Joshua and I have been married for eight years today. I’d like to say we’ve learned a lot about marriage, family, and each other in that time. And we have. But I still think we’ve got a lot to learn. It’s easy for me to think, “Wow! Eight years is a long time!” It is, I guess. Until I look at the marriages he and I both admire the most.
We are both blessed to still have one set of grandparents each. His mother’s, my father’s. Both sets married their childhood sweethearts. All of them grew up during the Great Depression and WWII. They started their married lives during the fifties and raised children alongside Flower Power and Vietnam. They gave their families everything and are blessed now to live in homes they own because they understood budgets and finance before Dave Ramsey. Between them they have twelve grandchildren and seven great-grandchildren and they share the three sweetest: Madelynne, Annabelle, and Amelia.
Each set has been married for at least sixty years, but has known their partner for nearly eighty. That is ten times how long Joshua and I have been married. And we only knew each other for two years before. Suddenly, eight years just seems like a drop in the bucket. I hope and pray that we’ll reap the blessings of our grandparents. To sit on the front porch of a home I truly own, to have grandchildren crawling across my lap to his, to know he loves me more now than he did on July 20, 2002 will be the ultimate anniversary.
Eight years is just the beginning of our marriage. There is so much wonder yet to come.
One thought on “Random Acts of….Marriage”

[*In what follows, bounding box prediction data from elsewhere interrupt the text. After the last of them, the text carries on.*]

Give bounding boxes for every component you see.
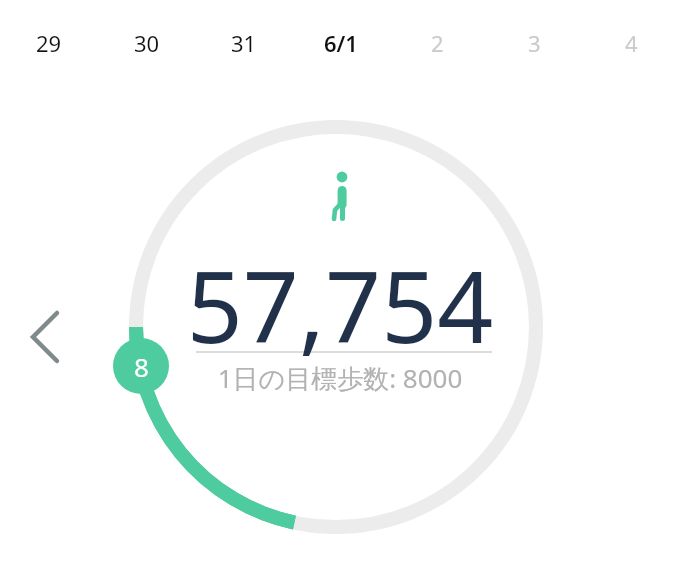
button[interactable]: 2 <box>389 0 486 86</box>
staticText: 1日の目標歩数: 8000 <box>0 360 680 396</box>
staticText: 6/1 <box>324 28 358 58</box>
button[interactable]: 30 <box>98 0 195 86</box>
staticText: 29 <box>36 28 62 58</box>
button[interactable]: Previous day <box>14 300 78 364</box>
button[interactable]: 4 <box>583 0 680 86</box>
staticText: 3 <box>528 28 541 58</box>
button[interactable]: 29 <box>0 0 98 86</box>
staticText: 8 <box>134 349 149 384</box>
staticText: 4 <box>625 28 638 58</box>
button[interactable]: 8 <box>113 338 169 394</box>
staticText: 30 <box>134 28 160 58</box>
staticText: 31 <box>231 28 257 58</box>
button[interactable]: 31 <box>195 0 292 86</box>
button[interactable]: 6/1 <box>292 0 389 86</box>
staticText: 57,754 <box>0 238 680 371</box>
staticText: 2 <box>431 28 444 58</box>
button[interactable]: 3 <box>486 0 583 86</box>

you know that testimony your grandparents' marriages have been? well, eight years may not seem like that long, but every moment of it will be a similar testimony to your three girls. I have one living grandparent who just turned 90 and is on his second marriage of 20+ years (he outlived his first wife). And thank God for two sets of grandparents for our two boys. Aren't we blessed to have those sort of examples as well…especially these days?! thanks for reminding me to be thankful for the long marriages that have gone before us and realize the impact ours must have on future generations.